- _Data for analysis_
====================

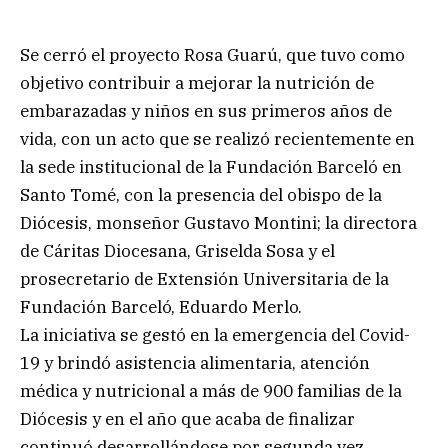
Se cerró el proyecto Rosa Guarú, que tuvo como
objetivo contribuir a mejorar la nutrición de
embarazadas y niños en sus primeros años de
vida, con un acto que se realizó recientemente en
la sede institucional de la Fundación Barceló en
Santo Tomé, con la presencia del obispo de la
Diócesis, monseñor Gustavo Montini; la directora
de Cáritas Diocesana, Griselda Sosa y el
prosecretario de Extensión Universitaria de la
Fundación Barceló, Eduardo Merlo.
La iniciativa se gestó en la emergencia del Covid-
19 y brindó asistencia alimentaria, atención
médica y nutricional a más de 900 familias de la
Diócesis y en el año que acaba de finalizar
continuó desarrollándose por segunda vez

====================

- _Task to carry out_
Exactly as they appear, print the lines of the listing above from its first line through the line that contains "19 y brindó asistencia alimentaria, atención", minus the pictures.

- _Problem solution_
Se cerró el proyecto Rosa Guarú, que tuvo como
objetivo contribuir a mejorar la nutrición de
embarazadas y niños en sus primeros años de
vida, con un acto que se realizó recientemente en
la sede institucional de la Fundación Barceló en
Santo Tomé, con la presencia del obispo de la
Diócesis, monseñor Gustavo Montini; la directora
de Cáritas Diocesana, Griselda Sosa y el
prosecretario de Extensión Universitaria de la
Fundación Barceló, Eduardo Merlo.
La iniciativa se gestó en la emergencia del Covid-
19 y brindó asistencia alimentaria, atención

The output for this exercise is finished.